● Task statement:
Print exactly the lines below between the line containing "гости и знакомиться со всеми подряд." and the line containing "Ukraine, Gründerin Julia", counting both of those lines. Leave pictures out.

● Dataset records:

────────────────────

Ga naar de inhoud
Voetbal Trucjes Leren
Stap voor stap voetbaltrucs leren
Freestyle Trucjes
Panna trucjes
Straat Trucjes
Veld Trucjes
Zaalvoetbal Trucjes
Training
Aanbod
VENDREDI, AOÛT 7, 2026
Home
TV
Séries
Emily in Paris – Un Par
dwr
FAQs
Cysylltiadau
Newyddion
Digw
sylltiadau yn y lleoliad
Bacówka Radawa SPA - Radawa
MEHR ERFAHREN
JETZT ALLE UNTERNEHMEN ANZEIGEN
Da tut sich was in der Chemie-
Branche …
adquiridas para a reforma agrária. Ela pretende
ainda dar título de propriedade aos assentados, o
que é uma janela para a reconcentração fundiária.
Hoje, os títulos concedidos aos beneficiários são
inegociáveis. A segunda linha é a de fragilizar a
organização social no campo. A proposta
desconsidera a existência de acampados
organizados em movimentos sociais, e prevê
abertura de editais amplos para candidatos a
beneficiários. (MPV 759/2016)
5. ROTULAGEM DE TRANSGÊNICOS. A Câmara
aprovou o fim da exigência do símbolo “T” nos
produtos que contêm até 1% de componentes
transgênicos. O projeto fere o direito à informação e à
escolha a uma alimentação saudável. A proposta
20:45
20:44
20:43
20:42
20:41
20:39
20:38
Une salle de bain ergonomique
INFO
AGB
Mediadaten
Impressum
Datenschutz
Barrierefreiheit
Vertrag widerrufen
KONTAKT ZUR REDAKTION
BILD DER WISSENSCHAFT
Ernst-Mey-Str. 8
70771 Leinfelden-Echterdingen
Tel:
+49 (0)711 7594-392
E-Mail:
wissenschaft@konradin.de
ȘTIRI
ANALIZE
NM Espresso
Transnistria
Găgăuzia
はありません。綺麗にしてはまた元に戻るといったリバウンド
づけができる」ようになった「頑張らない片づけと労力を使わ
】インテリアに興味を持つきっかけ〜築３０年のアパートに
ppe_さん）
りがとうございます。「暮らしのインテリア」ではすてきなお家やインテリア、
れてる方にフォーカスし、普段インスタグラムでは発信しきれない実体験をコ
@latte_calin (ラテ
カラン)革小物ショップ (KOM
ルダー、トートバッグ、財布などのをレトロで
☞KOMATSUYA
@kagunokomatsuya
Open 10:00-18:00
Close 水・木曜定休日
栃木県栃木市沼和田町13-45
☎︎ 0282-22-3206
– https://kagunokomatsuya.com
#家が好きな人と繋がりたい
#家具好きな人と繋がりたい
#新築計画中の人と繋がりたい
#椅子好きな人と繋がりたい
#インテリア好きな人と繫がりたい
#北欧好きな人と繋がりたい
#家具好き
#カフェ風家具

────────────────────

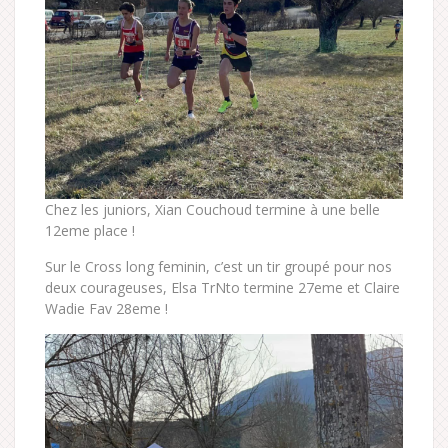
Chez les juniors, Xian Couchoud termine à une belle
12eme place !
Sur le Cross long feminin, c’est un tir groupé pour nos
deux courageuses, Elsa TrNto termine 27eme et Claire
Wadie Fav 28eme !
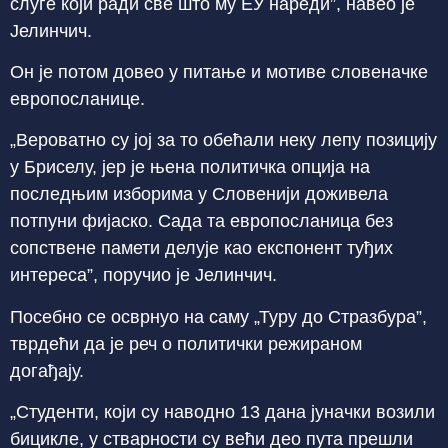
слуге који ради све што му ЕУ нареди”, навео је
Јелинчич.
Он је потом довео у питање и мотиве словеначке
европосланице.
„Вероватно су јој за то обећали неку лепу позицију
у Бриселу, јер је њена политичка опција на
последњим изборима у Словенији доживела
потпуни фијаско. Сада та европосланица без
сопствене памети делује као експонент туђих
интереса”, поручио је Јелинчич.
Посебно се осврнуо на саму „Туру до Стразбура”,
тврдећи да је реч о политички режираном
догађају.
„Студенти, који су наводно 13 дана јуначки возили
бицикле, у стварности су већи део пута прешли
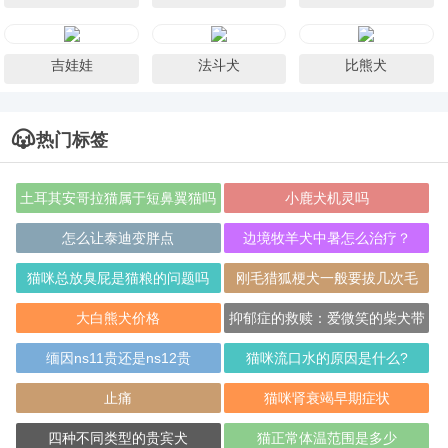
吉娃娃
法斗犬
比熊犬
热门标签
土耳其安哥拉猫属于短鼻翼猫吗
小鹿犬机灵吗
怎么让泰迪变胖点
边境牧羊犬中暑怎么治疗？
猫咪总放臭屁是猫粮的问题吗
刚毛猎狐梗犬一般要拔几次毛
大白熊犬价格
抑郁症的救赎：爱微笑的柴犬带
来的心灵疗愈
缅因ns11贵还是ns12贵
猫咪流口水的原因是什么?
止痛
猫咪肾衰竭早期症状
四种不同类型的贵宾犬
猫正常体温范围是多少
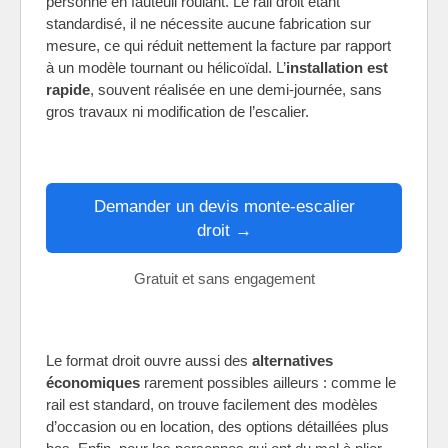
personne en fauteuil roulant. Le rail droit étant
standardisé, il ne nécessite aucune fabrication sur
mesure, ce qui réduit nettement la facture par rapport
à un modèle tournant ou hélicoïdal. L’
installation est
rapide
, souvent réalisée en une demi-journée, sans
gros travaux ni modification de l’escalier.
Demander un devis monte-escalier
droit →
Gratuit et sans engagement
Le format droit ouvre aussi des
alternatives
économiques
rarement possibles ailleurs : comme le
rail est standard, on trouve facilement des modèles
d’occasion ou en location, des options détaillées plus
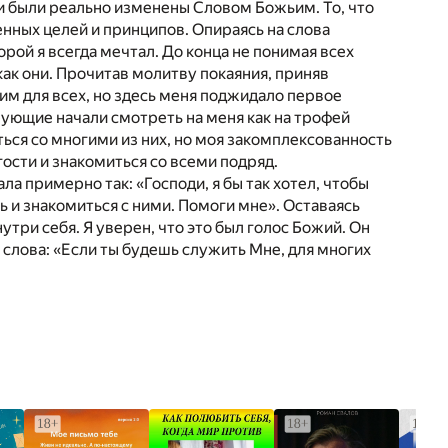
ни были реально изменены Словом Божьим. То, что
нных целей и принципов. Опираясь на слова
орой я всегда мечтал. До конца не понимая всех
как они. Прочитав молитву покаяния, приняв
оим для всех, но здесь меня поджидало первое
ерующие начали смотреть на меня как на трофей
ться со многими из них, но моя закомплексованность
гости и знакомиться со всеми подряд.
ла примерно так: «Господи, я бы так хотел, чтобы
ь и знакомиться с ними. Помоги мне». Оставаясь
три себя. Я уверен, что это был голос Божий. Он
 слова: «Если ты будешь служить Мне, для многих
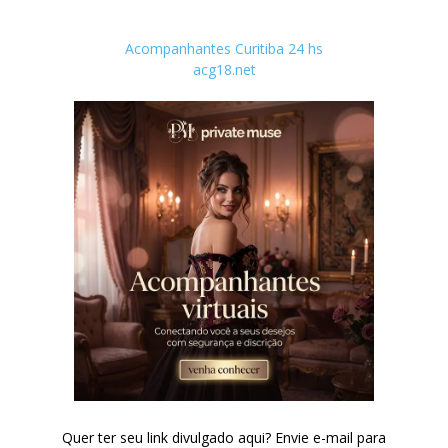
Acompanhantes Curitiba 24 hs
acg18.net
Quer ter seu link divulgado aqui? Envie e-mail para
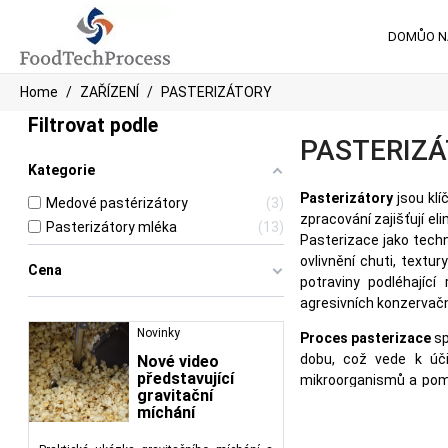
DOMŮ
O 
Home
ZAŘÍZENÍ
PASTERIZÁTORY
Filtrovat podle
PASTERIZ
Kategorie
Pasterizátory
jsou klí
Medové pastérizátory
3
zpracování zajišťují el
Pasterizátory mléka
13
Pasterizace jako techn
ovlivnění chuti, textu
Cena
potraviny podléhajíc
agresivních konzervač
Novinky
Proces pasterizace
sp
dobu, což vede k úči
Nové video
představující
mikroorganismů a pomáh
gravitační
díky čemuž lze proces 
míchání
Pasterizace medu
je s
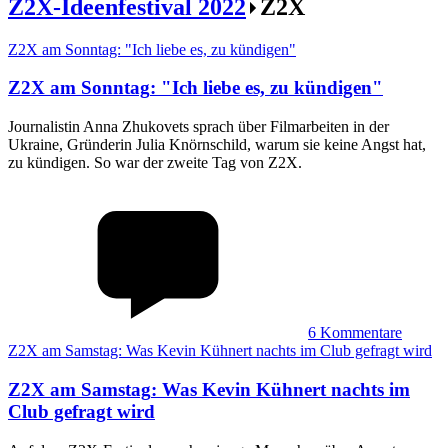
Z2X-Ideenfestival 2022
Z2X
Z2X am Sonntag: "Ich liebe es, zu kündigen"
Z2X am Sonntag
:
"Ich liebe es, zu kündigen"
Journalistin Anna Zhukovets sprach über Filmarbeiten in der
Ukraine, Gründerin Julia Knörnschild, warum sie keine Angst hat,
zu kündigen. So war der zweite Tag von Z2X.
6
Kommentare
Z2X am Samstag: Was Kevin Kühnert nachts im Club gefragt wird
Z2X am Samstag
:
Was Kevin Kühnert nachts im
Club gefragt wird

────────────────────

● Task output:
гости и знакомиться со всеми подряд.
ла примерно так: «Господи, я бы так хотел, чтобы
ь и знакомиться с ними. Помоги мне». Оставаясь
три себя. Я уверен, что это был голос Божий. Он
 слова: «Если ты будешь служить Мне, для многих
Acompanhantes Curitiba 24 hs
acg18.net
Quer ter seu link divulgado aqui? Envie e-mail para
DOMŮ
O 
Home
ZAŘÍZENÍ
PASTERIZÁTORY
Filtrovat podle
PASTERIZ
Kategorie
Pasterizátory
jsou klí
Medové pastérizátory
3
zpracování zajišťují el
Pasterizátory mléka
13
Pasterizace jako techn
ovlivnění chuti, textu
Cena
potraviny podléhajíc
agresivních konzervač
Novinky
Proces pasterizace
sp
dobu, což vede k úči
Nové video
představující
mikroorganismů a pomáh
gravitační
díky čemuž lze proces 
míchání
Pasterizace medu
je s
Z2X-Ideenfestival 2022
Z2X
Z2X am Sonntag: "Ich liebe es, zu kündigen"
Z2X am Sonntag
:
"Ich liebe es, zu kündigen"
Journalistin Anna Zhukovets sprach über Filmarbeiten in der
Ukraine, Gründerin Julia Knörnschild, warum sie keine Angst hat,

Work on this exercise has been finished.